The great 19th century French, proto-Austrian, economist Frédéric Bastiat elucidated this phenomenon as the "parable of the broken window" or the broken window fallacy. The fallacy spins destruction as beneficial to the economy, ignoring the opportunity costs that account for the law of unintended consequences. Or the fallacy fixates on short-term gains at the expense of the longer timeframe. 

Under the current setting, the NG doesn’t even mention the actual, implied, or opportunity costs emanating from their policies, and instead, divert the public’s focus on superficial gains.  

What they do is to brandish contrived statistics in the hope that such will be enough to change the tide.  

VII. OFW Unemployment Rate is 22.7% and Counting! Conclusion 

And despite repeated attempts to sterilize economic losses through statistical manipulations, there are too many holes to plug. 

From the same CNN article: “About 500,000 overseas Filipino workers have likewise been displaced by the public health crisis, which could rise to 700,000 by yearend if the global situation does not improve, Tutay added.” 

From the Philippine Statistics Authority (June 4): Based on the results of the 2019 Survey on Overseas Filipinos, the number of Overseas Filipino Workers (OFWs) who worked abroad at any time during the period April to September 2019 was estimated at 2.2 million.  

500K divided by 2.2 million equals an OFW unemployment rate of 22.72%!  

Is the Philippines doing better than the global economy? Global GDP is projected to fall by 4.9% (IMF) or 4.3% (Fitch) in 2020. That’s better than the NG’s revised annual GDP projection of -5.5%. 

So if the Philippine economy is doing worse, why then should its employment rate outperform? Because of the magic of statistics? 

The actual jobless rate must be at least 23% or around 10.551 million.

Likewise, the July job data exhibits a trend to embellish NG’s national income statistics. Unless the global economy sputters anew, the PSA will likely ensure the outperformance of the statistical economy, the GDP.  
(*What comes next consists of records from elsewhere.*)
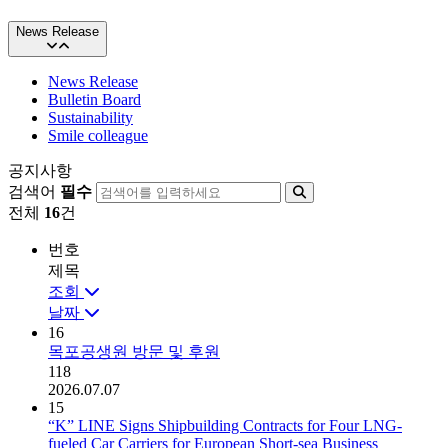
News Release
News Release
Bulletin Board
Sustainability
Smile colleague
공지사항
검색어
필수
전체
16
건
번호
제목
조회
날짜
16
목포공생원 방문 및 후원
118
2026.07.07
15
“K” LINE Signs Shipbuilding Contracts for Four LNG-
fueled Car Carriers for European Short-sea Business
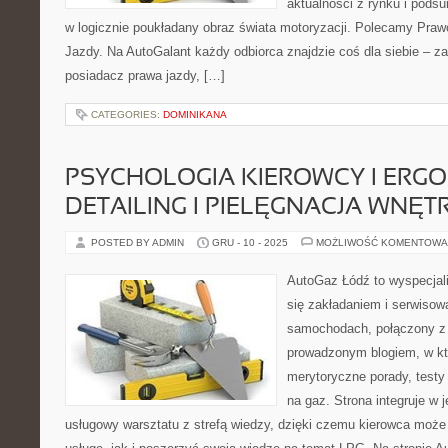
aktualności z rynku i pods
w logicznie poukładany obraz świata motoryzacji. Polecamy Prawo
Jazdy. Na AutoGalant każdy odbiorca znajdzie coś dla siebie – 
posiadacz prawa jazdy, […]
CATEGORIES:
DOMINIKANA
PSYCHOLOGIA KIEROWCY I ERGO
DETAILING I PIELĘGNACJA WNĘT
POSTED BY ADMIN
GRU - 10 - 2025
MOŻLIWOŚĆ KOMENTOWA
AutoGaz Łódź to wyspecjal
się zakładaniem i serwisow
samochodach, połączony z
prowadzonym blogiem, w kt
merytoryczne porady, testy
na gaz. Strona integruje w 
usługowy warsztatu z strefą wiedzy, dzięki czemu kierowca moż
As pointed two years ago… 

5) The last option would be for the NG and BSP to manipulate markets and statistics in the hope that the markets will conform and comply with their political targets. 


Regardless of what they do with statistics, as Sir John Mills said As a rule, panics do not destroy capital; they merely reveal the extent to which it has been destroyed by its betrayal into hopelessly unproductive works."